## Problem description
An exact copy of the entries is required, with every image omitted.

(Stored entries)
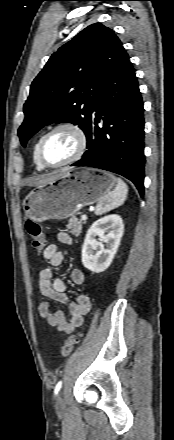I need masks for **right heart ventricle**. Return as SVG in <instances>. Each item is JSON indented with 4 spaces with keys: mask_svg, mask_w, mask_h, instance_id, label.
Segmentation results:
<instances>
[{
    "mask_svg": "<svg viewBox=\"0 0 174 440\" xmlns=\"http://www.w3.org/2000/svg\"><path fill=\"white\" fill-rule=\"evenodd\" d=\"M40 138L41 137H39L37 140H36V142H35V144H34V146H33V151H32V158H33V162H34V164H35V167H36V169L37 170H43L45 167H43L42 165H41V163L39 162V160H38V155H37V152H38V145H39V141H40Z\"/></svg>",
    "mask_w": 174,
    "mask_h": 440,
    "instance_id": "right-heart-ventricle-1",
    "label": "right heart ventricle"
}]
</instances>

## Written reply
I need masks for **right heart ventricle**. Return as SVG in <instances>. Each item is JSON indented with 4 spaces with keys: mask_svg, mask_w, mask_h, instance_id, label.
Segmentation results:
<instances>
[{
    "mask_svg": "<svg viewBox=\"0 0 174 440\" xmlns=\"http://www.w3.org/2000/svg\"><path fill=\"white\" fill-rule=\"evenodd\" d=\"M40 138L41 137H39L37 140H36V142H35V144H34V146H33V151H32V158H33V162H34V164H35V167H36V169L37 170H43L45 167H43L42 165H41V163L39 162V160H38V155H37V152H38V145H39V141H40Z\"/></svg>",
    "mask_w": 174,
    "mask_h": 440,
    "instance_id": "right-heart-ventricle-1",
    "label": "right heart ventricle"
}]
</instances>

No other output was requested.